Je me lève avant Rolph et retrouve dans la salle de déjeuner les Français qui m'avaient donné le tuyau pour aller déjeuner au Lake Palace à Udaipur. Ils me disent que leur hôtel est pourri, et je leur conseil de rester ici, ce qu'ils font dans la demi-heure. Je vais ensuite à la banque, et, oh miracle, j'obtiens mon argent en 5 mn chrono ! Je rejoins Rolph qui prend son ptit dej à l'hôtel. Il y a aussi le Turc homosexuel de Pushkar, qui me demande ce qui n'allait pas l'autre nuit quand je râlais. Je lui explique que j'en avais marre de sa musique, et tout ce qu'il trouve à dire, c'est : Pourquoi t'es pas venu fumer avec moi ? C'est bon pour dormir !
Je l'envoi chier.
Nous allons visiter l'attraction majeure de Jaipur, le Hawah Mahal, le fameux Palais des Vents, qui n'est en réalité qu'une façade qui donne sur la rue moderne. Le palais derrière est sans grand intérêt. Nous partons ensuite pour l'observatoire astronomique crée par Udaï Singh. C'est un parc entouré d'une haute enceinte, rempli d'instruments astronomiques d'il y a 400 ans. Tout est en pierre, parfois aux dimensions gigantesques. Ils servaient à déterminéer la position du soleil, de la lune, des étoiles avec une précision hors du commun pour l'époque. Je suis sûr que la moitié des touristes présents n'ont pas idée e la manière dont ça fonctionne, moi même je suis un peu perdu, alors que j'ai pratiqué l'astronomie pendant quelques années. Le Turc est encore là, en train de s'extasier sur l'observatoire et hurlant: "Ca, c'est la vraie âme de l'Inde, la puissance cosmiiiique ! Pushkar, c'est de la meeeerde !" Et il part fumer un joint sous l'instrument qui sert à calculer la position de son signe astrologique, le Cancer (il me l'avait dit à Pushkar). Il est complètement frappé ...
Il n'y a rien pour déjeuner dans le coin, et je commence à fantasmer sur le Pizza Hut que j'ai aperçu hier soir. On prend un cyclo-rickshaw pour s'y rendre. Ca me fait vraiment bizzarre de voir l'indien pédaler, il a vraiment du mal, mais c'est comme ça qu'il gagne sa vie. Si tous le monde réagisait comme nous au début, il n'aurait aucun client et serait encore plus misérable.
Le Pizza Hut est un vrai de vrai, sans adaptation des recettes à l'indienne. Les pizzas coûtent toutes plus de 120 rps, une fortune ! Vue la taille des pizzas, ça nous fera aussi le repas du soir.
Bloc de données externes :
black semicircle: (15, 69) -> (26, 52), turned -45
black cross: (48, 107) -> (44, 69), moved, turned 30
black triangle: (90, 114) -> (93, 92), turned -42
Nous reprennons un cyclo-rickshaw (maintenant on préfère, c'est plus typique) pour aller au pied de la montagne ou se trouve un petit fort. J'y vais plus pour admirer la ville en hauteur que pour le fort lui-même qui m' a l'air pas terrible. Sur la route qui monte en lacets, nous croisons un cortège de femmes portant des fagots de bois sur la têtes. Il y a 25-30 kilos facile, mais elles ne se plaignent pas, ne laissent transparaitre aucune douleur ou fatigue. Pendant ce temps, leurs maris ne doivent pas faire grand chose ... La condition de la femme indienne est l'une des pires au monde. Quel hasard a fait que je suis né Homme, en France ? Pourquoi pas Femme en Inde, ou en Somalie ? Question sans réponse, mais le fait de se la poser permet de relativiser beaucoup de choses sur ma condition de riche occidental. Je suis bien né, j'ai une vie formidable jusqu'à aujourd'hui, merci ... Est-ce que j'aurai encore le droit de me plaindre après mon retour ? Pas sur que ma consience me l'autorise. Mais je sais que la réalité occidentale va vite reprendre le dessus.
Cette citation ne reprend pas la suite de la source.